Amira mengerjap-erjap. Gelap, dan hanya sedikit cahaya dari jendela yang masih terbuka. Sudah berapa lama dia tertidur dalam posisi terlentang seperti ini? saat tubuhnya bergerak bahkan tulang belulangnya ikut berbunyi, Amira segera merenggangkan otot-ototnya sebelum beranjak. Matanya masih menyipit mencari saklar, setelah menemukan dan ruangan seketika bercahaya, baru dia tahu kalau sekarang sudah pukul... bola matanya sedikit melebar, sembilan malam?
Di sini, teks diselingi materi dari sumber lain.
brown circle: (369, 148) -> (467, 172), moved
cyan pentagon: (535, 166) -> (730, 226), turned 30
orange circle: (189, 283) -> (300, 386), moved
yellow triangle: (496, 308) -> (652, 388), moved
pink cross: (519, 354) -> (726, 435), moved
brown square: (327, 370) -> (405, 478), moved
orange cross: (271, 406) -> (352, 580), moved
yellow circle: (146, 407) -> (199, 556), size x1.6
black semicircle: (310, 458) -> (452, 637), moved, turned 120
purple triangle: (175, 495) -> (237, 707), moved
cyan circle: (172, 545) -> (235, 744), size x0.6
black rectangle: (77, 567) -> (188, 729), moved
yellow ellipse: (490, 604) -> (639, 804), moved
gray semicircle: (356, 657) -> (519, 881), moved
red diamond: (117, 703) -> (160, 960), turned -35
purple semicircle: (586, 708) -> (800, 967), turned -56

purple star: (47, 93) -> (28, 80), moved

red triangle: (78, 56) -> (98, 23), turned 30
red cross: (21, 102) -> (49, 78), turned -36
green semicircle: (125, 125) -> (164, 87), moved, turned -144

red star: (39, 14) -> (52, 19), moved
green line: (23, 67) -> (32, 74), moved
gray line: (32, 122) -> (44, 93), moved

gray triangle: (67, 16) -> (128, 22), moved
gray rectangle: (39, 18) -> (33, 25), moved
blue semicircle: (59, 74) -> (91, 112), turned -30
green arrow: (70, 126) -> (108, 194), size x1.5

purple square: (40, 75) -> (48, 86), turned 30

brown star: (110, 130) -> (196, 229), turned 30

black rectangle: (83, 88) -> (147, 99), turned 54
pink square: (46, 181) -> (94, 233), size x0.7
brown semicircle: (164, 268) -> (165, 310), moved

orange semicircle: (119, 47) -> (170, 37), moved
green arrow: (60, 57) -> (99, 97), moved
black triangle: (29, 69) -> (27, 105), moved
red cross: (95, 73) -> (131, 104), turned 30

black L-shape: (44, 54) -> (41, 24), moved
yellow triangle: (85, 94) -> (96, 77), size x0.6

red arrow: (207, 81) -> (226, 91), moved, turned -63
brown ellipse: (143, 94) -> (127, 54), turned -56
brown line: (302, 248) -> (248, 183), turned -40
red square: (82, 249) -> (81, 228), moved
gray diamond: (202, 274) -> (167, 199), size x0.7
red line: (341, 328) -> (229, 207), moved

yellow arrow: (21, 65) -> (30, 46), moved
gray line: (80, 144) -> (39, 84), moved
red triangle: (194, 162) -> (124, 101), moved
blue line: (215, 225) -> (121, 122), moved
Menyadari dirinya dalam masalah, Amira segera menutup jendela dan menyibak tirainya. Sedetik kemudian bibir Amira menipis, dahinya mengernyit dalam, tasnya tak ada di kamar itu, dan tentu saja tak ada yang masuk karena dia mengunci pintu dari dalam.
Lalu Alvin?
Amira memutar kunci pintu kamar dan membukanya dengan perlahan. Lampu-lampu utama telah dimatikan hanya menyisakan lampu ruang tengah dan dapur. Mengingat dapur, perut Amira langsung berbunyi. Tapi dia berusaha mengabaikannya untuk saat ini, ingin mencari lebih dulu keberadaan Alvin dan tas-nya.
Seumur-umur Amira tak pernah tidur siang selama itu, mungkin efek kelelahan juga rasa aman karena telah mengunci pintu. Lagi pula, kenapa tak ada yang mengetuk pintu kamar?
Amira berjinjit, yang dipastikan pertama kali adalah kamar Kai. Hanya Kai seorang diri di sana, tertidur memeluk guling.
"Mira," suara lembut itu cukup menyentak Amira yang tertangkap basah mengendap-endap. Saat berbalik Amira sudah tahu siapa yang ada dihadapannya.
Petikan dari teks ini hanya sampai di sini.